Glossary of Metadata Terms
Metadata is data that describes a book’s content and format and provides the information needed to buy and sell books. Here’s a handy glossary with some important terms and organizations so you too can speak fluent Metadata! These terms are selected from the glossary of The Metadata Handbook.
Barcode - an optical machine readable representation of data. The Bookland EAN is the most widely used international barcode format for publishing and encodes the ISBN and price. The Bookland EAN barcode is required for print books by many book retailers and wholesalers and is used for automated tracking of sales information and inventory control.
BISAC Subject Headings - the North American standard for categorizing books based on topical content or genre. They help determine where physical books are shelved and are very important for online bookselling in metadata organization and search. Bookseller databases use them to create lists of titles by subject and in algorithms that suggest similar titles to readers.
Book Industry Study Group (BISG) - an American, not-for-profit membership organization that supports the book publishing industry through the development of standards, best practices, research, and events. BookNet Canada performs a similar role in that country. BISG and BookNet Canada also administer Metadata Certification programs. These programs evaluate the quality of a publisher's or vendor's metadata files based on structure, content, and adherence to best practices. Compliance to industry standards is evaluated and ranked by expert advisers and results in the awarding of levels of certification that may be shared with trading partners to indicate proficiency in metadata creation and adherence to standards.

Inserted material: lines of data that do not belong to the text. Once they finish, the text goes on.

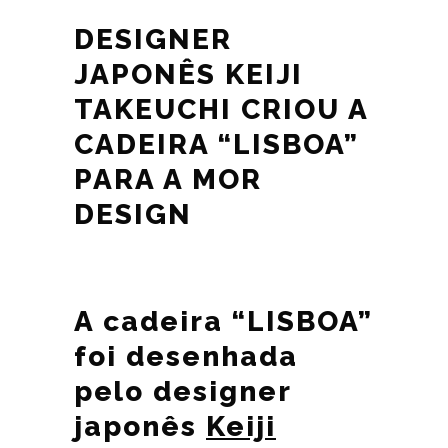
DESIGNER
JAPONÊS KEIJI
TAKEUCHI CRIOU A
CADEIRA “LISBOA”
PARA A MOR
DESIGN
A cadeira “LISBOA”
foi desenhada
pelo designer
japonês
Keiji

Classification - is categorization and organization based on shared qualities or characteristics. In book metadata, this involves categorizing books using defined codes or subject lists (controlled vocabularies) to describe a book's content.
Controlled Vocabulary - a selected list of words and phrases used to reduce ambiguity and ensure consistency in description. BISAC Subject Headings, ONIX Code Lists, and Thema are examples of controlled vocabularies. Thema provides global standards for subject heading codes and was released in April 2013. Controlled vocabularies also provide consistency in interpretation of metadata transmitted and processed electronically. Words and phrases may also be represented by codes that further reduce error in machine interpretation. For example, the BISAC Subject Headings are also represented by codes, such as BUS090010, which has a literal translation of BUSINESS and ECONOMICS/E-Commerce/Internet Marketing. The ONIX Contributor Code A01 indicates that the contributor name provided is the author of the book. Other codes indicate, editor, illustrator, and other contributor roles. Controlled vocabularies make it more likely that someone seeking information would retrieve a relevant set of items in a search.
Electronic Data Interchange (EDI) - a broad term for the online exchange of structured data relating to commerce. EDI standards, such as EDIFACT and EDItX, were developed to carry information regarding commercial transactions but not to carry product metadata with the fullness and form suitable for public display that can be carried in ONIX. EDIFACT or EDitX are used when the information supplied is for business-to-business transactions only and will not be displayed to the public as descriptive information about a book.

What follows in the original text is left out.